Asylum issues, a vote on a bilateral treaty with the European Union and the trial of a notorious extremist dominated the news headlines this week in Switzerland.

Asylum issues, a vote on a bilateral treaty with the European Union and the trial of a notorious extremist dominated the news headlines this week in Switzerland.

The justice minister, Ruth Metzler, visited Kosovo this week for talks on the planned repatriation of refugees from Switzerland. She met families who have already returned under a voluntary scheme and signed an agreement with the United Nations administration in the province.

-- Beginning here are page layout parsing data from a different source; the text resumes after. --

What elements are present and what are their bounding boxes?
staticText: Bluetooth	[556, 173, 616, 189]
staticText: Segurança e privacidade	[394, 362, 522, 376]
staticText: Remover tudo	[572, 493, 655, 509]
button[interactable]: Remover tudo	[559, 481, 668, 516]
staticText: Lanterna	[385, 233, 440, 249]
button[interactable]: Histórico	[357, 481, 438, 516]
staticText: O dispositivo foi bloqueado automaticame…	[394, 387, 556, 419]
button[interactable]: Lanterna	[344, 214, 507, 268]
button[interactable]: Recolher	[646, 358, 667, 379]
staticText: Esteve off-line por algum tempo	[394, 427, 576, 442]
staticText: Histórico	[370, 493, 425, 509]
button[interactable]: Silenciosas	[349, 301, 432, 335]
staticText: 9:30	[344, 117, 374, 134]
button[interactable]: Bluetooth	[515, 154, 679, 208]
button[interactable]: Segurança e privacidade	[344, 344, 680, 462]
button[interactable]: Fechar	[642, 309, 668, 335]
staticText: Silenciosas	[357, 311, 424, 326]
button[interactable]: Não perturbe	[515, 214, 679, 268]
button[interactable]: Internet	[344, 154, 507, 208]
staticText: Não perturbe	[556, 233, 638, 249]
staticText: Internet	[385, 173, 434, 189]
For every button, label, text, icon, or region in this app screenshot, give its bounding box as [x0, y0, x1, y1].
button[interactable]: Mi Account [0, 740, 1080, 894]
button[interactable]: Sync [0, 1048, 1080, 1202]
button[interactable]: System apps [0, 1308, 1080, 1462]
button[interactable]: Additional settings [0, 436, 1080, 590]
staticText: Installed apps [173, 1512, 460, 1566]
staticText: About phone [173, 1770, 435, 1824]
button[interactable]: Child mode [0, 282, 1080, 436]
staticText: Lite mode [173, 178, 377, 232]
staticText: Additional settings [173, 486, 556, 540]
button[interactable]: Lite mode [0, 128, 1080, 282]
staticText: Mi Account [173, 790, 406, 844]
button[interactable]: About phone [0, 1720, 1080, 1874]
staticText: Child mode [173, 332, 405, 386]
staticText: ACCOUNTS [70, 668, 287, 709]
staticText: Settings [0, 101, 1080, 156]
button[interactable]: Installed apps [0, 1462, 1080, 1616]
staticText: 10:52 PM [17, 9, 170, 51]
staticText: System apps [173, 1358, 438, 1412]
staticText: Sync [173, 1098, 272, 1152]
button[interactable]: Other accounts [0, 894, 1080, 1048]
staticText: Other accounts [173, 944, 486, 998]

About 30,000 people, who fled the conflict in Kosovo last year, are facing forcible repatriation from June, despite concerns by human rights groups.

The president, Adolf Ogi, this week outlined plans to invite 100 children from Bosnia-Herzegovina and Kosovo for a two-week holiday this summer. The project aims to offer some of the children worst affected by conflict a chance to recuperate in the Swiss countryside.

Ogi also made the news headlines with a two-day visit to Britain where he held talks on security and sports issues. And he met members of the royal family, including Prince Charles, in London before the heir to the throne left for a traditional skiing holiday in the Swiss resort of Klosters.

In Lausanne, a notorious Swiss fascist and Holocaust revisionist, Gaston-Armand Amaudruz, went on trial this week.

The 79-year old, considered the main spokesman of Switzerland’s fascists for many years, was charged with racial discrimination because he denied Nazi gas chambers in magazine articles. The prosecution has called for a 15 month prison sentence, and a verdict is expected in the next few days.

There was a glimmer of hope for 3,000 employees of the telecommunications operator, Swisscom, who are facing forced redundancies.

The government, as the majority shareholder, said Swisscom had an obligation to try to find solutions compatible with its mandate. The cabinet also announced extra measures to help employees affected by the planned job cuts.

This week, it was the turn of the main employers organisation, a farmers lobby group and the 26 cantons to take a stance on Switzerland’s bilateral treaties with the European Union. Like the government, parliament and the trade unions before, they all recommended approval of the accord. Only far-right political parties oppose it.

And as the build-up to the May vote continues, the figurehead of the right-wing People’s Party, Christoph Blocher, kept up his campaign against rivals from within his own party and from other groups. Blocher attacked what he says are totalitarian tendencies in Switzerland’s political system and state intervention in private ownership.